Nu de eerste tunnelbuis gereed is, zijn we volop bezig met de inrichting van de tunnel. Het wegdek komt straks op zo’n 3 meter hoogte, daaronder worden de benodigde kabels en leidingen gelegd. Dat gebeurt in kabelkokers van zo’n 2,5 meter hoog.
Aan weerszijden van de kabelkokers wordt de lege ruimte aangevuld, en daar bovenop komt het asfalt. Belangrijk is dat het aanvulmateriaal voldoende stevigheid heeft, om te voorkomen dat er zettingen optreden.
Op dit moment doen we proeven om de juiste samenstelling te bepalen van het aanvulmateriaal en de opbouw van het asfalt. Dat doen we in een proefopstelling op het bouwterrein. Met een sleuf in de grond bootsen we een stukje tunnel na. Hierin zijn stukken kabelkoker aangebracht, is er aanvulmateriaal aangebracht en vervolgens geasfalteerd. In het proefvak zijn meerdere varianten voor de opbouw van het asfalt toegepast.
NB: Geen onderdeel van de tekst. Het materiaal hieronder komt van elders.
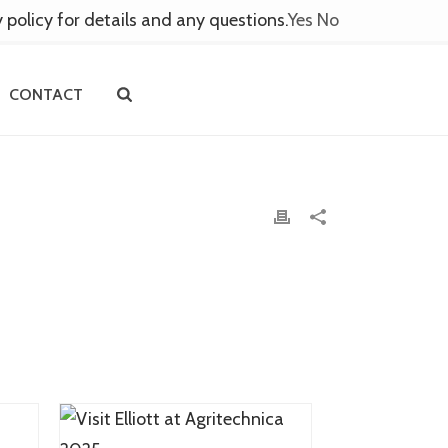
y policy for details and any questions.
Yes
No
CONTACT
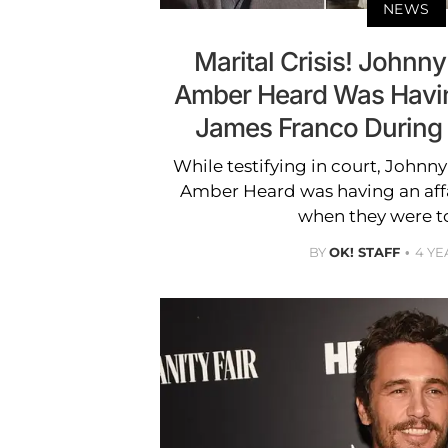
NEWS
Marital Crisis! Johnn
Amber Heard Was Havin
James Franco During 
While testifying in court, Johnn
Amber Heard was having an aff
when they were t
BY
OK! STAFF
4 YE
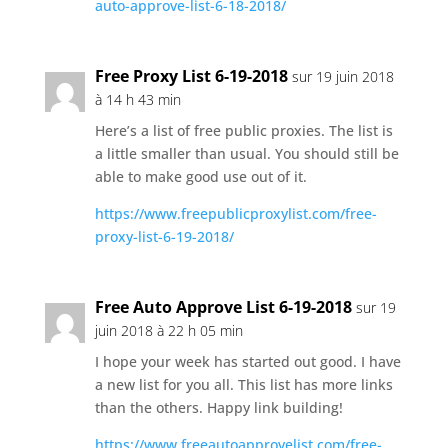
auto-approve-list-6-18-2018/
Free Proxy List 6-19-2018
sur 19 juin 2018
à 14 h 43 min
Here’s a list of free public proxies. The list is
a little smaller than usual. You should still be
able to make good use out of it.
https://www.freepublicproxylist.com/free-
proxy-list-6-19-2018/
Free Auto Approve List 6-19-2018
sur 19
juin 2018 à 22 h 05 min
I hope your week has started out good. I have
a new list for you all. This list has more links
than the others. Happy link building!
https://www.freeautoapprovelist.com/free-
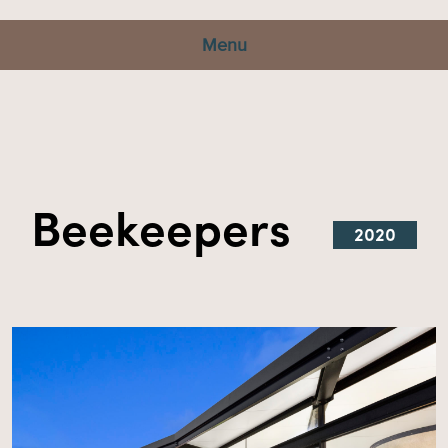
Menu
Beekeepers
2020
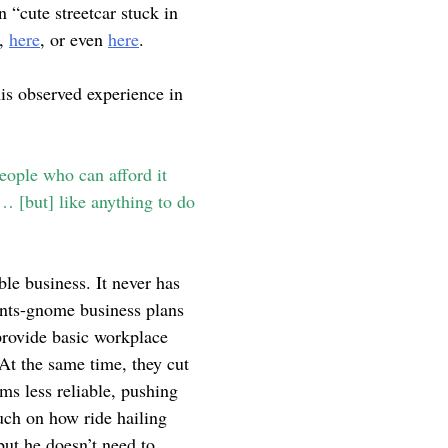
 “cute streetcar stuck in
,
here
, or even
here
.
his observed experience in
people who can afford it
e… [but] like anything to do
ble business. It never has
pants-gnome business plans
rovide basic workplace
 At the same time, they cut
ems less reliable, pushing
ouch on how ride hailing
ut he doesn’t need to.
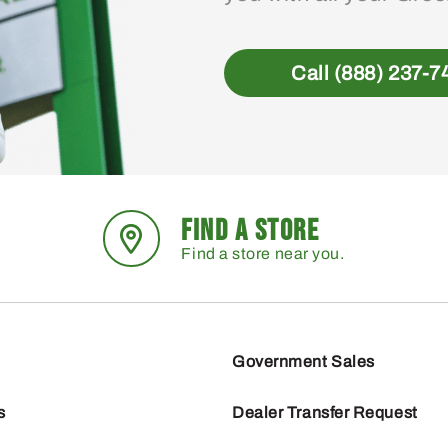
Call (888) 237-7
FIND A STORE
Find a store near you.
Government Sales
s
Dealer Transfer Request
Met speciale meetapparatuur worden de proeven uitgevoerd, een zogenaamde FWD-meting (Falling Weight Deflection-meting). In de aanhanger zit een mechanisme dat met grote kracht op het asfalt drukt. Deze krachten zijn vergelijkbaar met het wegverkeer dat straks over de weg rijdt, maar dan nog een stukje zwaarder om er zeker van te zijn dat het stabiel blijft. Daarnaast worden er kernen geboord in het asfalt en het aanvulmateriaal en worden hierop drukproeven uitgevoerd.